Start of PROVIDED INFORMATION

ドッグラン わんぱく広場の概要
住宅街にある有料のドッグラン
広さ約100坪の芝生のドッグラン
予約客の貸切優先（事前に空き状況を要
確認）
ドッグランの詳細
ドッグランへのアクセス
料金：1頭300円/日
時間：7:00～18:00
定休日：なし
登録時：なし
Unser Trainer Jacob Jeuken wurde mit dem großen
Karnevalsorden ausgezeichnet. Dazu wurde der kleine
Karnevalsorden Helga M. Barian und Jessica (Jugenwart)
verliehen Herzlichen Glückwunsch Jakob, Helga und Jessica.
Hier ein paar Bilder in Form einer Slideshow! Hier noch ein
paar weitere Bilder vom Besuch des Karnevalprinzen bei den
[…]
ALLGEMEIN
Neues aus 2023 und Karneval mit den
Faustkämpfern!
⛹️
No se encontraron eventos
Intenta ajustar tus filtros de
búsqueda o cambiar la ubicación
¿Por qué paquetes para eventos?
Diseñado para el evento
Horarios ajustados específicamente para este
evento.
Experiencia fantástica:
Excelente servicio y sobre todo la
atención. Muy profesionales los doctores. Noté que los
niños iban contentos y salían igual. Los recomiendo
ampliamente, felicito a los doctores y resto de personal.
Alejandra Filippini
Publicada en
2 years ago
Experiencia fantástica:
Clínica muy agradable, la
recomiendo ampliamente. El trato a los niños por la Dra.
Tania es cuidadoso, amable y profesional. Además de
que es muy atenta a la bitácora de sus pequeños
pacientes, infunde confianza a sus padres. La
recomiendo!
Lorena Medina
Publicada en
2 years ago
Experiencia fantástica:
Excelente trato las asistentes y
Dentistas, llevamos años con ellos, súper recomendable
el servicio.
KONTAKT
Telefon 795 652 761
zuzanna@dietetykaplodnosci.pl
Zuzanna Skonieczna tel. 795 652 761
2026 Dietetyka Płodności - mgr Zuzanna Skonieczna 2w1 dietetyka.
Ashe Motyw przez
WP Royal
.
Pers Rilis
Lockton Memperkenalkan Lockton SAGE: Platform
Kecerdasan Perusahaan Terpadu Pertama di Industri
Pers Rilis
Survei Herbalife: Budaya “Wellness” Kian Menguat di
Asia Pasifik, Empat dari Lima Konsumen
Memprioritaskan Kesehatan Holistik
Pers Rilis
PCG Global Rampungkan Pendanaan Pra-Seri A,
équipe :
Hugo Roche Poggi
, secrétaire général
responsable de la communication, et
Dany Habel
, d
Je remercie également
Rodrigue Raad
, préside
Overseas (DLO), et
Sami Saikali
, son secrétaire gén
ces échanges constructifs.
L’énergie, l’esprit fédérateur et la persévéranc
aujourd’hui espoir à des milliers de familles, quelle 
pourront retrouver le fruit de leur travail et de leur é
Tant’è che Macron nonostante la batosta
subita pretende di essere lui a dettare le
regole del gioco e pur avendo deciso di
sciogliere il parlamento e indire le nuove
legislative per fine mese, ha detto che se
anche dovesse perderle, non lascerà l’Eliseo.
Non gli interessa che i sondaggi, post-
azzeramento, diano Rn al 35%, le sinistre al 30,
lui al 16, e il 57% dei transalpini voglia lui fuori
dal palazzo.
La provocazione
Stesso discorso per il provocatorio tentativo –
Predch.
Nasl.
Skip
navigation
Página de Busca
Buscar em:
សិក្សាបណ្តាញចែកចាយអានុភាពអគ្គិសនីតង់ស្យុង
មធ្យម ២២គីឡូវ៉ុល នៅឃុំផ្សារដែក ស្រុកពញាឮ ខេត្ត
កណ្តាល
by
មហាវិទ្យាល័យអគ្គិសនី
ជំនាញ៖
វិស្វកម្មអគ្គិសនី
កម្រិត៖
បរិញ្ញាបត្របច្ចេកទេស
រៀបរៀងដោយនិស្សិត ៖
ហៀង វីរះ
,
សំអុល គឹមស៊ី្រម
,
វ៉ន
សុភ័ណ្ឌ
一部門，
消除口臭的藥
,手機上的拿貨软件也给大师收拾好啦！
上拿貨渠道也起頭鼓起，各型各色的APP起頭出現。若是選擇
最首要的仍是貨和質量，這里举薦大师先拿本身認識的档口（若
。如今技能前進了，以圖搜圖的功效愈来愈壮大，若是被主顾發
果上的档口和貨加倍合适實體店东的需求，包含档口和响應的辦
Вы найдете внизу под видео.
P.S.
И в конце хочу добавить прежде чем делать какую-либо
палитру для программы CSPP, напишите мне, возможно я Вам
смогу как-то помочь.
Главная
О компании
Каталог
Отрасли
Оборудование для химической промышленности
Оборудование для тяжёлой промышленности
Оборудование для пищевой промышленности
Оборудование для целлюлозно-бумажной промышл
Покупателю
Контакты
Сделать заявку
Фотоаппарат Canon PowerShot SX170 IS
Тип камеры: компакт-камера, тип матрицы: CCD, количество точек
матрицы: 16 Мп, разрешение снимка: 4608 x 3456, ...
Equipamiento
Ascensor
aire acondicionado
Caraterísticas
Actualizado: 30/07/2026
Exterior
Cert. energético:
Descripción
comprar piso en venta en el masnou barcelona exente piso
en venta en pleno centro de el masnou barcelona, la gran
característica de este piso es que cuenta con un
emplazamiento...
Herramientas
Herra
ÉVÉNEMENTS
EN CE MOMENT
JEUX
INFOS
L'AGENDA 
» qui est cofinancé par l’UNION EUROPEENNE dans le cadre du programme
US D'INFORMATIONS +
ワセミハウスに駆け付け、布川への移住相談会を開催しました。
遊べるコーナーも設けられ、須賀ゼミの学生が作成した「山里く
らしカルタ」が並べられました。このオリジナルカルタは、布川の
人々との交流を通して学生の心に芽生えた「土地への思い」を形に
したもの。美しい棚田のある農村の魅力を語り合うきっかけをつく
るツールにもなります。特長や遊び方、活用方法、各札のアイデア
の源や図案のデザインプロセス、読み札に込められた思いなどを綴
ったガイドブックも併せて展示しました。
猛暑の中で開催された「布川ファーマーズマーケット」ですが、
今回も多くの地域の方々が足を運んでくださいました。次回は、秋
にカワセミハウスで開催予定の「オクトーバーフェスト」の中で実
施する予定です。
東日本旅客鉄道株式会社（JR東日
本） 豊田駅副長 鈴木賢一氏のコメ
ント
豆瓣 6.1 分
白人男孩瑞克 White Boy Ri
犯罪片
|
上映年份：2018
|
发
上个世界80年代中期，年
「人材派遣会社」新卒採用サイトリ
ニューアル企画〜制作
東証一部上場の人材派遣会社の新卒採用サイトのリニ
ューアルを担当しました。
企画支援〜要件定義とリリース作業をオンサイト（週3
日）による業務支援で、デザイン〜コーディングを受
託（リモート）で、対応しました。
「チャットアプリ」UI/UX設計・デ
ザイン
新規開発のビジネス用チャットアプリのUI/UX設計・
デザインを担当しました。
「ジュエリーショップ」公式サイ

End of PROVIDED INFORMATION

Look through the material and copy each line that has "ampliamente".

ampliamente, felicito a los doctores y resto de personal.
recomiendo ampliamente. El trato a los niños por la Dra.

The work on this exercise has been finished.